Structure model of BamA from E. coli and BamA complex formation. A, the model of full-length BamA from E. coli is shown inserted in a schematically depicted OM. The model was prepared on the basis of the FhaC transporter structure (PDB code 2QDZ) comprising a β-barrel domain and two N-terminal POTRA domains (18). The membrane spanning the β-barrel part of BamA was modeled using FhaC coordinates and the Modeler program (63). Further positioning of BamA POTRA domains (P4 and P5, PDB code 3OG5) was accomplished by the superposition onto the FhaC POTRA domains (33, 56). This initial model was then extended using the BamA crystal structure comprising the POTRA P1-P4 domains (PDB code 3EFC) by a structure alignment of the overlapping P4 domains (56). The full-length model of BamA (orange) was subsequently used to localize conserved residues that were marked in blue to detect a possible accumulation of residues (e.g. (1) in strands β16, β17, and β18). This part of the structure is highlighted by a close-up view, with the two proline residues emphasized by red dots. Additional parts of the protein are conserved: (2), the junction between POTRA and the barrel domain and (3), the longest loop extending into the barrel domain. B, SDS-PAGE analysis demonstrating the complex formation of BamA (A), BamB (B), and BamD (D). In lane 1, BamB and BamD were applied to Ni-NTA chromatography. Lane 2 shows the elution of a mixture containing BamA, BamB, and BamD, with BamB comprising the His tag.

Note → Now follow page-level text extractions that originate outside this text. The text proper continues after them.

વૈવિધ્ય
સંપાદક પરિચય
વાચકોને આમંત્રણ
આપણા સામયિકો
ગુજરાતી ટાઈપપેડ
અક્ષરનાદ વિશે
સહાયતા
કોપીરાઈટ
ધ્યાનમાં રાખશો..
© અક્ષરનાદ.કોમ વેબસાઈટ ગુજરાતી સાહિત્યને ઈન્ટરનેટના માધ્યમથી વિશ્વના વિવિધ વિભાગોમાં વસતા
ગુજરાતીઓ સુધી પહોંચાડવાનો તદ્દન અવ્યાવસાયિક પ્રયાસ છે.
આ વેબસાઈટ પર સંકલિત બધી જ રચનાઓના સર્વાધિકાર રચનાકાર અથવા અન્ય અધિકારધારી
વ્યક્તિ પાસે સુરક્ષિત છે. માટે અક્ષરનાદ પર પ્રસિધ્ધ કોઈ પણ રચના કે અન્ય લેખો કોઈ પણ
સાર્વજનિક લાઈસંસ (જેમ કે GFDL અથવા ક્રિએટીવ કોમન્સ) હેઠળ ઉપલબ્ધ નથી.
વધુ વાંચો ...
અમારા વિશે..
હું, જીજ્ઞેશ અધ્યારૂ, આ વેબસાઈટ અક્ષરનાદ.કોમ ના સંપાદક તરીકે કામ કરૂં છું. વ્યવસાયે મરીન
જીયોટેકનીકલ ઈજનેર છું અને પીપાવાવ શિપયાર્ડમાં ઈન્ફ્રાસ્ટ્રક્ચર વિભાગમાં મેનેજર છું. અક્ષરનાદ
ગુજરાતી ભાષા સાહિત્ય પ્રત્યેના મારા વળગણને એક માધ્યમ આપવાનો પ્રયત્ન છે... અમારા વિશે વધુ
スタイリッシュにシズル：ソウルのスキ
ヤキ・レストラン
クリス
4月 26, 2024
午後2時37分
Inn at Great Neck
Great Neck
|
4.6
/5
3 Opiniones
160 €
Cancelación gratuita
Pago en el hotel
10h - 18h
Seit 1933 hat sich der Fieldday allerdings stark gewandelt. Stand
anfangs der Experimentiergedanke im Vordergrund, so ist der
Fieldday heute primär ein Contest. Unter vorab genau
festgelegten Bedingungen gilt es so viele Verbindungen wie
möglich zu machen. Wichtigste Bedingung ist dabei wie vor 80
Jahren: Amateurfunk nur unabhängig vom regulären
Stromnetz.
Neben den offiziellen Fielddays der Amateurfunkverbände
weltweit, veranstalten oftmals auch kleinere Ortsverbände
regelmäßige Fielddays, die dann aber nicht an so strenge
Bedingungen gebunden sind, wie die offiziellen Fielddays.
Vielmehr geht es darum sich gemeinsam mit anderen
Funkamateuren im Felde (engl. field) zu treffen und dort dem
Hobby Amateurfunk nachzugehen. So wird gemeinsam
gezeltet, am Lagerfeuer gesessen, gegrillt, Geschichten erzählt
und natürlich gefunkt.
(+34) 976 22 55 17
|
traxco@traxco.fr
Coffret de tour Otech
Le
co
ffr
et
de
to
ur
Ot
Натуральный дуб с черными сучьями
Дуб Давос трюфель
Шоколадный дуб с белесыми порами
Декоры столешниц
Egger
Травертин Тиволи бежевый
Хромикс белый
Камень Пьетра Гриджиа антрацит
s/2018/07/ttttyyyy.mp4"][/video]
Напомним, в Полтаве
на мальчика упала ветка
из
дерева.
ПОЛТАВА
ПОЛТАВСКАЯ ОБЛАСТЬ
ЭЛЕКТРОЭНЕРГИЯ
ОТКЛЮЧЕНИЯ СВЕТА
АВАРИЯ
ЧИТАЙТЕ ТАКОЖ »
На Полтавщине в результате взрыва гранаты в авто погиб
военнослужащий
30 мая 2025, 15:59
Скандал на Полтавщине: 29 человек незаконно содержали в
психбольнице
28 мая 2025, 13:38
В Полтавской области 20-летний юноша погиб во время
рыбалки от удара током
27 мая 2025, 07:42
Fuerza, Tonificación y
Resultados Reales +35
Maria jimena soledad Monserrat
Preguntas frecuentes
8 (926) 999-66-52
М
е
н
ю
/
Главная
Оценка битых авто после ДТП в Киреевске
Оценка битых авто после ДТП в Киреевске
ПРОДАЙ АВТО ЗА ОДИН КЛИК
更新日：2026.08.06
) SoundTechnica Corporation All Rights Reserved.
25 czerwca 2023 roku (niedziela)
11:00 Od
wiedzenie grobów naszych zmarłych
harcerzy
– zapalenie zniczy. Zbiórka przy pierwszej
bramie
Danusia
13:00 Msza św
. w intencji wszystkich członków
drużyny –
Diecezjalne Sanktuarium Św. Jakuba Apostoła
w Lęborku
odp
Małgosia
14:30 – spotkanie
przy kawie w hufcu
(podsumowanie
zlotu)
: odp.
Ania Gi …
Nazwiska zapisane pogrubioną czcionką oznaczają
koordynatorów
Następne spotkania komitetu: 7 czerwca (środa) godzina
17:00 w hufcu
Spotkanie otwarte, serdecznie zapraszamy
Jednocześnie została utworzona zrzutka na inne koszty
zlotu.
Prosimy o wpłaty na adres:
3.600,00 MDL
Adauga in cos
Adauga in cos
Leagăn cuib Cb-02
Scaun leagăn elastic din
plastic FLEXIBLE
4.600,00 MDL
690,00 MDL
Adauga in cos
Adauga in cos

In lane 3, the mixture of BamA and BamD was applied, with BamA as the His-tagged protein. Lane 4 shows a mixture of partially unfolded but soluble and His-tagged BamA in octyl-polyoxyethylene detergent incubated with BamB. A mixture of folded BamA and BamB was applied after Ni-NTA separation. Proteins comprising the His tag are marked in red.

Structure of BamB and comparison with related structures and analysis of conservation. A, structure representation of BamB in side view perspective with the putative membrane-anchoring lipid connected by a flexible linker (dashed lines) to the lipoprotein. The structure is shown in schematic representation, with the N and C terminus (NT/CT) and important loops (L1, L2) labeled. The area interacting with BamA is indicated together with the top and bottom face assignment. Structures in the top panel on the right display the eight WD40 repeats (B1-B8) together with residues known to be essential for BamA interactions (20). These functional residues are almost all located on the top face of the protein and cluster along the central pore of the protein. In the surface representation of BamB, the localization of functional residues is indicated together with the secondary structure assignment of the first WD40 repeat (encircled numbers 1–4). B, superposition of BamB with the Skp-Fbw7-CyclinEdegN complex (PDB code 2OVR), which was cocrystallized with an N-terminal N-degron peptide (PEP, marked in dark blue with the residual C-α position indicated by yellow dots). The peptide is bound on top of the scaffold architecture provided by the extended loop structures (37). C, close-up of the peptide binding site in the FCE complex with structurally important residues emphasized. The localization of amino acids known to be important for function in BamB is assigned (Leu-173, Leu-175, Arg-76), all of which are located in close proximity to residues of the N-degron peptide (here only the residue types are marked with R and R' for arginine residues involved in peptide binding). Notably, the N-degron peptide and related cocrystal structures of WD40 propellers often display proline residues (here specifically marked with P and red dots).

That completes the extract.